Major problem here is, the the cost per transistor is almost the same. It doesn't get cheaper like before. So you could shrink your the size of the APU but that might also increase error-rates. With a bit of luck you might still get down the per-console price because the cooling-solution can be smaller, the power supply can be smaller, ... but the development costs for such a shrink ... I don't know whether it is ever worth is if the price of the APU is still the same.I don't think so. Wouldn't it be smarter to replace the series s and x with SOC of similar transistor size as the series x but using newer architecture ? If the series x is 15B tranistors at 7nm and say the replacement is 3nm with 15B tranistors it should be cheaper to manufacture and if its all new tech you take advantage of the uplift in specs. ...
Also it might get a bit tricky to get e.g. the smaller chip connected with the GDDR6 memory as the chip is shrinked it might get to small so they might have to develop a new memory connection for the chip (this also costs).
In the past shrinking the chip was always cheaper.
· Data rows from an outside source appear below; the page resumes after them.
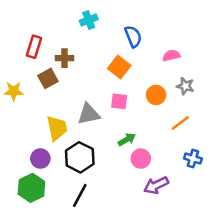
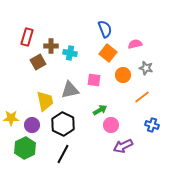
cyan cross: (89, 20) -> (70, 53), moved, turned 32
orange square: (119, 67) -> (108, 53), moved
yellow star: (14, 91) -> (11, 118), moved

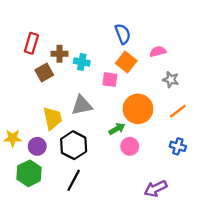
orange circle: (123, 75) -> (138, 109), moved, size x1.6
pink square: (94, 80) -> (110, 80), moved
orange line: (142, 97) -> (178, 111), moved
purple arrow: (123, 146) -> (156, 189), moved

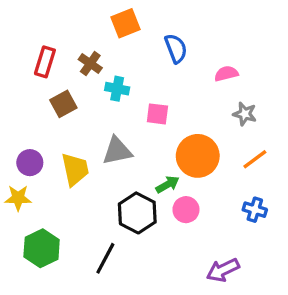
brown cross: (59, 54) -> (90, 64), moved, turned 35
orange square: (126, 62) -> (126, 23), moved, turned 30
black hexagon: (74, 145) -> (137, 213), moved
purple circle: (37, 146) -> (30, 163), moved

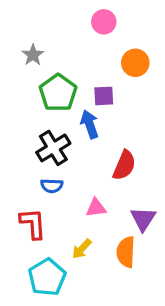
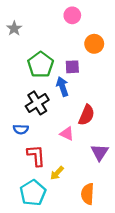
gray star: (33, 55) -> (14, 28), moved
blue semicircle: (52, 186) -> (21, 129), moved
pink triangle: (96, 208) -> (67, 134), moved, turned 32
red L-shape: (33, 224) -> (36, 156), moved
orange semicircle: (126, 252) -> (88, 194), moved

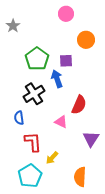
blue semicircle: (21, 129) -> (19, 118), turned 80

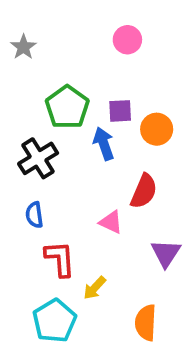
pink circle: (66, 14) -> (127, 40), moved
orange circle: (86, 40) -> (157, 129), moved
black cross: (34, 94) -> (38, 158), moved

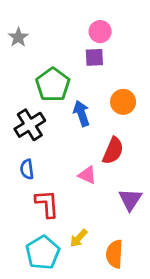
purple square: (120, 111) -> (94, 57), moved
yellow arrow: (95, 288) -> (79, 238), moved

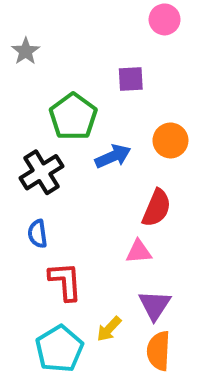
pink circle: (100, 32) -> (165, 19), moved
blue arrow: (81, 113) -> (113, 156), turned 85
pink triangle: (87, 175) -> (139, 252), moved, turned -30
purple triangle: (130, 199) -> (155, 305), moved

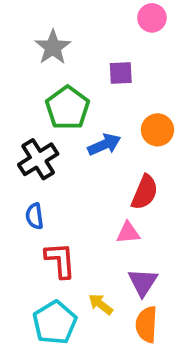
gray star: (26, 51) -> (53, 47), moved, size x1.4
yellow arrow: (109, 329) -> (101, 304), turned 85

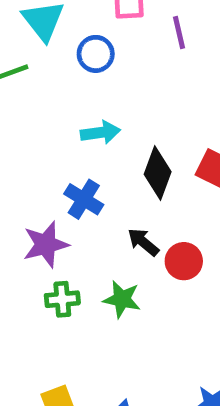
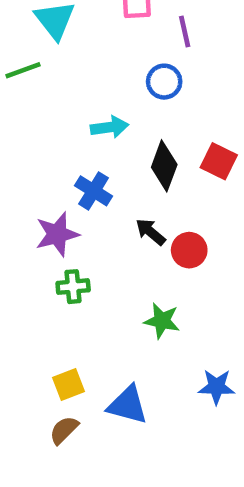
blue circle: (96, 54) -> (164, 82), moved
green star: (122, 299) -> (162, 321), moved

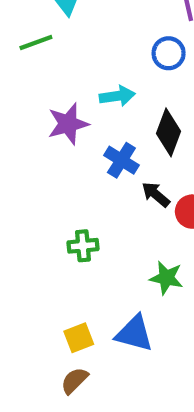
blue cross: (94, 191) -> (121, 160), moved
purple star: (57, 234) -> (68, 124), moved
blue triangle: (128, 405) -> (134, 333), moved

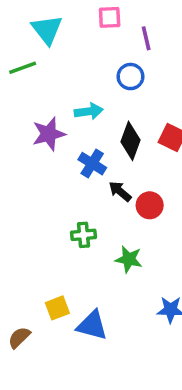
green cross: (83, 246) -> (84, 235), moved
blue triangle: (134, 333) -> (92, 325), moved
brown semicircle: (74, 381) -> (19, 338), moved

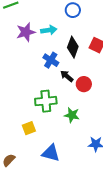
purple star: (49, 134) -> (26, 32), moved
green cross: (84, 235) -> (46, 101), size x1.5
yellow square: (57, 308) -> (29, 128), moved

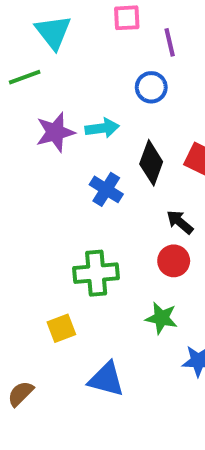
black arrow: (67, 76) -> (180, 222), moved
red circle: (84, 84) -> (174, 261), moved
green star: (72, 115) -> (161, 318), moved

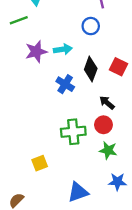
green cross: (96, 273) -> (73, 132), moved
green star: (161, 318) -> (108, 150), moved
blue triangle: (106, 379) -> (78, 192), moved, turned -35

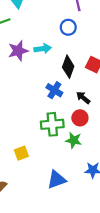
blue cross: (65, 84) -> (54, 90), moved
green star: (108, 150) -> (74, 140), moved

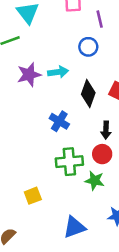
blue cross: (54, 90) -> (59, 121), moved
black arrow: (83, 98) -> (106, 130), turned -128

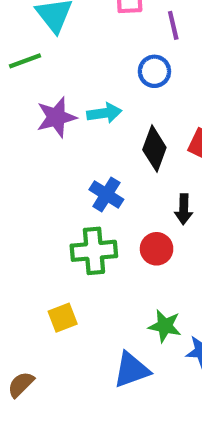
red circle: (102, 154) -> (157, 249), moved
green cross: (69, 162) -> (94, 251), moved
green star: (95, 181) -> (165, 326), moved

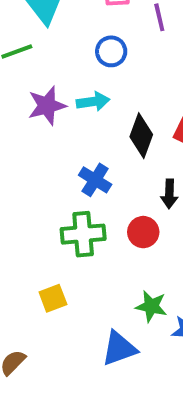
blue circle: (154, 71) -> (111, 51), moved

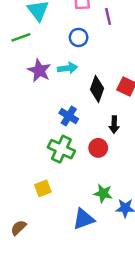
purple star: (47, 106) -> (39, 71), turned -30
green cross: (83, 234) -> (61, 149), turned 30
Well expect for the original xbox as nvidia didn't give MS the shrink-advantage over in terms of the per-chip price. But that changed over the last few years. Shrinking will no longer give a cheaper chip. And this is a huge bummer for a console shrink.
Also newer architectures almost never give you more performance per transistor. They instead have more performance per clock with more transistors used to get faster. So newer architecture + same transistor count normally wouldn't work (expect if they did something really wrong with the current transistors ... I don't think so).
But I guess with the current generation we will see a more iterative console-cycle as the main bottleneck (the CPU) is now away and they could build on that.